Au-delà de la violation formelle du système des dénominations, la Cour examine les conséquences concrètes de cette distinction sur le consommateur.
II. Le rejet d’une information jugée trompeuse pour le consommateur
La Cour estime que la création de deux dénominations pour un produit substantiellement identique est de nature à induire le consommateur en erreur (A). En outre, elle considère que l’adjectif « pur » ne peut davantage être justifié comme un critère de qualité valable au sens de la directive (B).
A. La qualification d’information trompeuse
L’objectif de protection des consommateurs, inscrit dans la directive 2000/13, impose qu’une information soit correcte, neutre et objective. Or, la Cour juge que le système de double dénomination instauré par l’État membre ne satisfait pas à ces exigences. Elle s’appuie sur sa jurisprudence antérieure pour rappeler que l’ajout de matières grasses végétales autorisées « ne saurait avoir pour effet de changer substantiellement la nature de ces produits, au point de les transformer en des produits différents ». Partant de ce postulat, la création de deux appellations distinctes est nécessairement trompeuse.
La Cour souligne que l’autorisation d’utiliser des dénominations différentes « est de nature à suggérer l’existence d’une distinction entre les caractéristiques essentielles des produits concernés ». En qualifiant un chocolat de « pur », la législation suggère implicitement que l’autre, qui respecte pourtant pleinement la réglementation, ne le serait pas, lui conférant ainsi une connotation négative. Une telle distinction porte atteinte au droit des consommateurs à une information objective. L’information correcte aurait consisté, comme le permet la directive, en une mention neutre placée sur l’étiquetage, et non en une modification de la dénomination même du produit.
B. L’incompatibilité de la mention avec les critères de qualité définis
La Cour examine ensuite si la mention « pur » pourrait être admise en tant que qualificatif de qualité au sens de l’article 3, paragraphe 5, de la directive 2000/36. Cette disposition autorise l’ajout de mentions de qualité, mais uniquement pour des produits présentant des teneurs en cacao ou en beurre de cacao supérieures aux minimums requis. Le critère retenu par la législation nationale, à savoir l’absence de matières grasses végétales autres que le beurre de cacao, n’est pas prévu par cette disposition.

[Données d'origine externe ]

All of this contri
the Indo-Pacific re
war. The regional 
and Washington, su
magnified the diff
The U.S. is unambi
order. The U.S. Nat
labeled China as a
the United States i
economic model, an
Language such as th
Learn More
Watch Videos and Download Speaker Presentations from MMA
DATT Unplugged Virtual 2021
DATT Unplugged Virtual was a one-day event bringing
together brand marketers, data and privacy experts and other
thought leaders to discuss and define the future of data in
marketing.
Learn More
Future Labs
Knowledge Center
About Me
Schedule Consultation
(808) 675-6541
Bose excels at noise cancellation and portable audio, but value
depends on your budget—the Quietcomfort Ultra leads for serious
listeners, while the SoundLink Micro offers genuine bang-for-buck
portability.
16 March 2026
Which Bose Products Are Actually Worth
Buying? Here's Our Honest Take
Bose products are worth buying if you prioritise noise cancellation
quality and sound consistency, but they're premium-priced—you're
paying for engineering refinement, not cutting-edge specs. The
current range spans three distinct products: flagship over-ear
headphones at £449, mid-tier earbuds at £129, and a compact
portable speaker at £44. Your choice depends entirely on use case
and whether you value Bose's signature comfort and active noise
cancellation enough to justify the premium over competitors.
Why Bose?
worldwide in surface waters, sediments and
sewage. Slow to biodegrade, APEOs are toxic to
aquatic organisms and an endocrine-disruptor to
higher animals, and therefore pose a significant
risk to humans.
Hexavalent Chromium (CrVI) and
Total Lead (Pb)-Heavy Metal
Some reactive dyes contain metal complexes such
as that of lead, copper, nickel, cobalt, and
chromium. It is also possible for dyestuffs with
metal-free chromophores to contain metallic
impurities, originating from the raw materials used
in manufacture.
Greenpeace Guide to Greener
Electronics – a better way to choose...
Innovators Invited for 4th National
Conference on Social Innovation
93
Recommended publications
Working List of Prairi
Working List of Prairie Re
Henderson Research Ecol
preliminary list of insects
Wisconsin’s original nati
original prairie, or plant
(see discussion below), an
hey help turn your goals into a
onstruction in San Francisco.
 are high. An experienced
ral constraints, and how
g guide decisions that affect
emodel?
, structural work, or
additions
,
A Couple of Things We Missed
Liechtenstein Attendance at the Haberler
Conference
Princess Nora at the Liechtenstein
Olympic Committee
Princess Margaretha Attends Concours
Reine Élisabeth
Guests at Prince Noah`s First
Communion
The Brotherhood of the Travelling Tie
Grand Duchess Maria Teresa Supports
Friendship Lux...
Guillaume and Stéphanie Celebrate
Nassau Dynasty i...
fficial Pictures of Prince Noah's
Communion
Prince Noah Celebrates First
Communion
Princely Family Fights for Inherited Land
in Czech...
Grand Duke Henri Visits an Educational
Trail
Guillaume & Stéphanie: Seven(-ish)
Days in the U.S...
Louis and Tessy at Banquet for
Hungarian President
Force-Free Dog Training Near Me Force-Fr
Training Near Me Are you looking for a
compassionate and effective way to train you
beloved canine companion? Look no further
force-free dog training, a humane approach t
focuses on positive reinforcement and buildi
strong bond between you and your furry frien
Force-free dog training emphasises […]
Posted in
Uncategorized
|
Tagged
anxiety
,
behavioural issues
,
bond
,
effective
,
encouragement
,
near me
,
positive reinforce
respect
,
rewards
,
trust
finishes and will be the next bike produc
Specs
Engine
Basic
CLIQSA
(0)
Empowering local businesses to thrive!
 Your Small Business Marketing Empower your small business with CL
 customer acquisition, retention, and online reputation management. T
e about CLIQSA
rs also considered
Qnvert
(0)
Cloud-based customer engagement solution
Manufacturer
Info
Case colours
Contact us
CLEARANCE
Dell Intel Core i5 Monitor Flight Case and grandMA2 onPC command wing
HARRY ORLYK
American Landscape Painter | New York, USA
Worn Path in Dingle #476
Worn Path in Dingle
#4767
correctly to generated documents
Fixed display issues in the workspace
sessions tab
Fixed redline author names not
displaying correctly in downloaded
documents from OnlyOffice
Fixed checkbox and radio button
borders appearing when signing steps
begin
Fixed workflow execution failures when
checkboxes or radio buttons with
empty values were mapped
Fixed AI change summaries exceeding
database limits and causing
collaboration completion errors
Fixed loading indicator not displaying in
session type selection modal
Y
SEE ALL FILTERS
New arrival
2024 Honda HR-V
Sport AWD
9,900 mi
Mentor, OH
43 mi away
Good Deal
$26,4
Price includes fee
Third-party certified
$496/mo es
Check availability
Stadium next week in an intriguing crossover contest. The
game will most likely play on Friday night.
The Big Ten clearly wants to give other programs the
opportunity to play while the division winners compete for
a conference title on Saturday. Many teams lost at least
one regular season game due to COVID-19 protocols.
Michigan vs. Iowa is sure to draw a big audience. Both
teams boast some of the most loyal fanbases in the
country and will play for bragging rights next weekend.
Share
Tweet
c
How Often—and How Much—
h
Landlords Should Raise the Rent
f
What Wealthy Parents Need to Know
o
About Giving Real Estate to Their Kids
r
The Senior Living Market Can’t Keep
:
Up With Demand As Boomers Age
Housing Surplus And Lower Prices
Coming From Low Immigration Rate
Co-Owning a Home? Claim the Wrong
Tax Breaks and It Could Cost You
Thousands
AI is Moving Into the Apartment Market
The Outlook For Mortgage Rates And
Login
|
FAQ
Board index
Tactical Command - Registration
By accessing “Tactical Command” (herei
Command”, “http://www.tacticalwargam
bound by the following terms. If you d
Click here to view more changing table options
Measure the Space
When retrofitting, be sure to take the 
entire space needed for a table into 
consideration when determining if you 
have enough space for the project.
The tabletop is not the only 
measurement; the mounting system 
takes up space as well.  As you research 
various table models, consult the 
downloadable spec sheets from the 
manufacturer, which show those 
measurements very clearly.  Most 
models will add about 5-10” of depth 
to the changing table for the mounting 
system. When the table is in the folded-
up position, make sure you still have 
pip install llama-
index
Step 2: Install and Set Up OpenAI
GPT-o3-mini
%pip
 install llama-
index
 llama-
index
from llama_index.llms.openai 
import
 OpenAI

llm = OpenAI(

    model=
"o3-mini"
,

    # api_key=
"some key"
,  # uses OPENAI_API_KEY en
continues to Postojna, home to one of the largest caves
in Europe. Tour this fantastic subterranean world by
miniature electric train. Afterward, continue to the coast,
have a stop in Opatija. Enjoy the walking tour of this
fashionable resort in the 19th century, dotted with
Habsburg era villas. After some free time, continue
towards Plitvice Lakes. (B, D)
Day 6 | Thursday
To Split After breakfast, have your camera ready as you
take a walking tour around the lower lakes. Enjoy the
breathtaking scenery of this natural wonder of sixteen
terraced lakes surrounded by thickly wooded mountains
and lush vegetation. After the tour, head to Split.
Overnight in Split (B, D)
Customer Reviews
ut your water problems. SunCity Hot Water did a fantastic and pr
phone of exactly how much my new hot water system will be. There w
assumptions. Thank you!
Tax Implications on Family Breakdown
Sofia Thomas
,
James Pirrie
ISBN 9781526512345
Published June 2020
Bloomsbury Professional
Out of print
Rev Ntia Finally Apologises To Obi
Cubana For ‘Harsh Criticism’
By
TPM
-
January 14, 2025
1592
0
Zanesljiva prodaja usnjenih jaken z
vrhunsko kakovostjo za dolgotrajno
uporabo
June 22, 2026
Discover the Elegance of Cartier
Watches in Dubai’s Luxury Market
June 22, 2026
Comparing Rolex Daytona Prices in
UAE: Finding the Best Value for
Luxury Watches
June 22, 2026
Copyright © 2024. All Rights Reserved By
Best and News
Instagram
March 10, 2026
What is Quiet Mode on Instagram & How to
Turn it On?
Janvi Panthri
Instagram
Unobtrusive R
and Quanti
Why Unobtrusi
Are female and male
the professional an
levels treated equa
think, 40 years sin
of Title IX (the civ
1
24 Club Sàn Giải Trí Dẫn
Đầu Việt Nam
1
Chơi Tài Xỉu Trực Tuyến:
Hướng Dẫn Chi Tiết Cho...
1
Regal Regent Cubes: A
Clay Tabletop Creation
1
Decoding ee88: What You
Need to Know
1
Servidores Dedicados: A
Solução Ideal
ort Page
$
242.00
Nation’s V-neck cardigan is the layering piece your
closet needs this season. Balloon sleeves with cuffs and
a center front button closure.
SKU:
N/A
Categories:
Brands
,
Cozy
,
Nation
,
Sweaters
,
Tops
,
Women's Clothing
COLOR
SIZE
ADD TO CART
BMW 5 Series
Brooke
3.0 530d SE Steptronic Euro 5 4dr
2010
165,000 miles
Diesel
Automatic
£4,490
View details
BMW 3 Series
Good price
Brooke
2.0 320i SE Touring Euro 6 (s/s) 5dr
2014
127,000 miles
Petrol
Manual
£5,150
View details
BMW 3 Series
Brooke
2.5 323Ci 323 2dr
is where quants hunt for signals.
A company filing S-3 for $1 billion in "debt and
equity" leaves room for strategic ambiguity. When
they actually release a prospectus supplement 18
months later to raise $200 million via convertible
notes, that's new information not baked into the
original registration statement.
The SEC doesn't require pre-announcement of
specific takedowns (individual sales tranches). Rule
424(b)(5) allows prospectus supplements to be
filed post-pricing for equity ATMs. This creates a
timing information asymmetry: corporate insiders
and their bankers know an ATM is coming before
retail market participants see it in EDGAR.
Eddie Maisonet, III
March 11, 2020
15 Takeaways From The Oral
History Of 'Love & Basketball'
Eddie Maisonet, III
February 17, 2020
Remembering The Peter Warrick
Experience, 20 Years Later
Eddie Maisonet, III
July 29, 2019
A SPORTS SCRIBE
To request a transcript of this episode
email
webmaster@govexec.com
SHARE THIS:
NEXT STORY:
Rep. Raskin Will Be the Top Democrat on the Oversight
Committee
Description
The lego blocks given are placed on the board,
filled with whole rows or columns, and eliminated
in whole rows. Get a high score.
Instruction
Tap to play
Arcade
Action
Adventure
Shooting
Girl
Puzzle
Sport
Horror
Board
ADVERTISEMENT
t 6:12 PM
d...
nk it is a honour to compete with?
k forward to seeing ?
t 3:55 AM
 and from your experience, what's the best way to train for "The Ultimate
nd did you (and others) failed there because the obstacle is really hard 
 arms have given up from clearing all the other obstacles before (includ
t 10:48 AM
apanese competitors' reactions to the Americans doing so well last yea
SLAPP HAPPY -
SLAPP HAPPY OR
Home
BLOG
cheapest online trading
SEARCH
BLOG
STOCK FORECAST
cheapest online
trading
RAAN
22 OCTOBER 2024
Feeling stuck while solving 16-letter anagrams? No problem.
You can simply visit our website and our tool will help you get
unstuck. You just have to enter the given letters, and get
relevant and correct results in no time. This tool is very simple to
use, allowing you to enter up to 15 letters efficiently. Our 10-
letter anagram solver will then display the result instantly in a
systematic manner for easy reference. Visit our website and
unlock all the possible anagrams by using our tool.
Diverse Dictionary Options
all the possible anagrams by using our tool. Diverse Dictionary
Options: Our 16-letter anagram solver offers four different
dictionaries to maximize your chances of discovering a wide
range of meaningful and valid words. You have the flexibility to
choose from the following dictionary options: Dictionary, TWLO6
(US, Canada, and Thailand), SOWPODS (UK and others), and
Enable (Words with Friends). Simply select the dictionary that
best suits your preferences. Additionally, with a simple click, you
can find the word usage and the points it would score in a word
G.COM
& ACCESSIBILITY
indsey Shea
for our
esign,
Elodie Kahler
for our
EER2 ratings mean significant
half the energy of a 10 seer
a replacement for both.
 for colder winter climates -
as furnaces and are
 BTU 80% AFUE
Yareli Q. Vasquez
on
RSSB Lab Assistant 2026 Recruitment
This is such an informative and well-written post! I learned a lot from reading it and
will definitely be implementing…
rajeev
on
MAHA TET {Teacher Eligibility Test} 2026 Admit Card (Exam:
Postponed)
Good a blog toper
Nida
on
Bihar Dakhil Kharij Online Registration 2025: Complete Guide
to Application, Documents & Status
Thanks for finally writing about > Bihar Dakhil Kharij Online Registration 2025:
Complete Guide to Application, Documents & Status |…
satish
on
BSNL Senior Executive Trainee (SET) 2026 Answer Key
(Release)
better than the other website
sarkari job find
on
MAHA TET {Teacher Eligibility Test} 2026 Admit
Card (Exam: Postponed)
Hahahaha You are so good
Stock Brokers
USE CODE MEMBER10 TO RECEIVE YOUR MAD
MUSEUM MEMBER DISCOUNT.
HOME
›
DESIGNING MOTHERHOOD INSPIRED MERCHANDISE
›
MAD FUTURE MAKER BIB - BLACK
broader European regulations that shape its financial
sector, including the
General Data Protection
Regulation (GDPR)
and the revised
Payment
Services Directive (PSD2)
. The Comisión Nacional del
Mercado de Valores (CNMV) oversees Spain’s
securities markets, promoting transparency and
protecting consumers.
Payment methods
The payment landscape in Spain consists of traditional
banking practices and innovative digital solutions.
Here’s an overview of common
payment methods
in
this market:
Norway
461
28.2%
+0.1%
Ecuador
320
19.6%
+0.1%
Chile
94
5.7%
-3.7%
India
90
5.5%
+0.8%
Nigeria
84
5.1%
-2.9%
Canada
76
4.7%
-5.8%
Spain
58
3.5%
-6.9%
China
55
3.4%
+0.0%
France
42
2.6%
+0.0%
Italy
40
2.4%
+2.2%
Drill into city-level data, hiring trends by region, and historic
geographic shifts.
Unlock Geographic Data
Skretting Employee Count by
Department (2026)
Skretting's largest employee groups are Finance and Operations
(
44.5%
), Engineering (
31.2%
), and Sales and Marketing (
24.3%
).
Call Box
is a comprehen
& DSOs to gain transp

La Cour constate donc que « loin de respecter lesdites conditions, l’article 6 du décret législatif n° 178/2003 prévoit la possibilité […] que le terme ‘pur’ soit ajouté […] lorsque ces produits ne contiennent pas de matières grasses végétales autres que le beurre de cacao ». La législation nationale a ainsi créé un critère de qualité non conforme au cadre harmonisé. En liant l’adjectif « pur » à l’absence d’un ingrédient optionnel plutôt qu’à une composition supérieure en cacao, elle contrevient directement aux règles spécifiques et limitatives prévues pour les allégations de qualité. Le manquement est donc doublement caractérisé.